Fasted cardio makes even less sense when you take into account the impact of excess post-exercise oxygen consumption. EPOC, commonly referred to as the "afterburn," represents the number of calories expended after training. Guess what? Eating before exercise promotes substantial increases in EPOC
And guess where the vast majority of calories expended in the post-exercise period come from? You got it, fat!
Take Home Message
"More epoc equals more fat burned. This favors eating prior to performing cardio."
There's also the intensity factor to consider.

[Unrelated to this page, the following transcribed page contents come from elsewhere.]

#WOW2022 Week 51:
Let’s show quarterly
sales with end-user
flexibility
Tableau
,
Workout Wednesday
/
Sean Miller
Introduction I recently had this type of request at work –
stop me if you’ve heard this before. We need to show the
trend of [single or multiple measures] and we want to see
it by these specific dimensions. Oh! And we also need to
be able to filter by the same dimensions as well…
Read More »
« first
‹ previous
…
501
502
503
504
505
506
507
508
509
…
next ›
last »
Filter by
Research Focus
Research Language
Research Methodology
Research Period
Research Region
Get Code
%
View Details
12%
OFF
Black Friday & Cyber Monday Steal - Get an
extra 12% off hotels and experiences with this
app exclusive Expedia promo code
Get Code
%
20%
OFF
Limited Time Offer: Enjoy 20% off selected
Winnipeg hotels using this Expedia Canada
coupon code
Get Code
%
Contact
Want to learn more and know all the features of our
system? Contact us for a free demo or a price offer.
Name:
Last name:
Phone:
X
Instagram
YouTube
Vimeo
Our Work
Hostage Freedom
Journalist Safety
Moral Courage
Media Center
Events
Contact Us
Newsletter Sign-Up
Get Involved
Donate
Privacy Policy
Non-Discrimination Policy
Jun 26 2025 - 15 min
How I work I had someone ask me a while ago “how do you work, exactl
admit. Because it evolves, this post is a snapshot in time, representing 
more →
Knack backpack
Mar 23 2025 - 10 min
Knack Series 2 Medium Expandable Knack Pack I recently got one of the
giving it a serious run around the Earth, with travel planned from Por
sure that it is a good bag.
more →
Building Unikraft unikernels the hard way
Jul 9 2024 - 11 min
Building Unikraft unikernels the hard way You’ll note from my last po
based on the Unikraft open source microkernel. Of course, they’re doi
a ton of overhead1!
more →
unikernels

Research indicates that high-intensity interval training is more effective than steady-state cardio for fat loss (Bill Phillips actually recommended HIIT as the preferred type of cardio in his book).

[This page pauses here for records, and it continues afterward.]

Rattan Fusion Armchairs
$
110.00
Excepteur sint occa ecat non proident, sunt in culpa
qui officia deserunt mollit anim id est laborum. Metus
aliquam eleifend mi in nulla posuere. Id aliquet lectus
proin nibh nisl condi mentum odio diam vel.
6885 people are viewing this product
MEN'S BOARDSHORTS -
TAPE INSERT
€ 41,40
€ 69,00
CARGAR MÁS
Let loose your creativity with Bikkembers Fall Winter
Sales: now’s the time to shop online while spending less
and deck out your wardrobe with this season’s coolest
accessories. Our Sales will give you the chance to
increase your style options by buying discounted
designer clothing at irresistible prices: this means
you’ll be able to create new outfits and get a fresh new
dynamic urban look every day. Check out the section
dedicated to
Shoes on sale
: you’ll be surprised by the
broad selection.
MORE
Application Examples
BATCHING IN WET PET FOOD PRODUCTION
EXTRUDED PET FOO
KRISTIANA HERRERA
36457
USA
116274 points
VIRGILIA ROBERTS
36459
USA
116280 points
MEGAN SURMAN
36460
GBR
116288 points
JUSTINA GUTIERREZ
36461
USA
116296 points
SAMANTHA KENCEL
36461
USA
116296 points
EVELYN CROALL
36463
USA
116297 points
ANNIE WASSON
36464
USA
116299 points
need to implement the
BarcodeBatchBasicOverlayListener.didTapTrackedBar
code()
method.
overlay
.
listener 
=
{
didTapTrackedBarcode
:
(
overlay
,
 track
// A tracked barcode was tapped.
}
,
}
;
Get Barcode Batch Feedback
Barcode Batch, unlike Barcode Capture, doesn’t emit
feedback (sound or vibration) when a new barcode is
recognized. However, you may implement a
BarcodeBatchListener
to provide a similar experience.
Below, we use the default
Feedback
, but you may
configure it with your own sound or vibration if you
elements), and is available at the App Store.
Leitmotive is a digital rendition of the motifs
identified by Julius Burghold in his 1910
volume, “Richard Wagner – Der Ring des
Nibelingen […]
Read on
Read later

Ever try to engage in HIIT session on an empty stomach? Bet you hit the wall pretty quick. In order to perform at a high level, your body needs a ready source of glycogen; deplete those stores and say goodbye to elevated training intensity.
The net result is that fewer calories are burned both during and after exercise, thereby diminishing total fat loss.
On top of everything, fasted cardio can have a catabolic effect on muscle. Studies show that training in a glycogen-depleted state substantially increases the amount of tissue proteins burned for energy during exercise (4).
Protein losses can exceed 10 percent of the total calories burned over the course of a one-hour cardio session -- more than double that of training in the fed state (5).
Any way you slice it, sacrificing hard-earned muscle in a futile attempt to burn a few extra calories from fat doesn't make a lick lot of sense--especially if you're a bodybuilder!
To Cardio Or Not To Cardio Before Breakfast
Summing up, the strategy to perform cardio on an empty stomach is misguided, particularly for physique athletes.
At best, the effects on body composition won't be any better than if you trained in a fed state; at worst, you'll lose muscle and reduce total fat loss. So if you should eat…what should you eat prior to cardio?
The answer depends on several factors, including the duration and intensity of training, the timing of previous meals before the cardio session, and individual genetics.
A good rule of thumb is to consume approximately 1/4 gram of carbohydrate and 1/8 gram of protein per pound of your ideal bodyweight (which may differ from your actual weight).
For example, if your ideal bodyweight is 200 pounds, then your pre-workout meal should consist of approximately 50 grams of carbs and 25 grams of protein. A shake made of natural fruit juice and whey protein is a good option, particularly if cardio is done early in the morning before breakfast.
Of course, individual response to macronutrient intake will vary, so use this recommendation as a starting point, and adjust accordingly.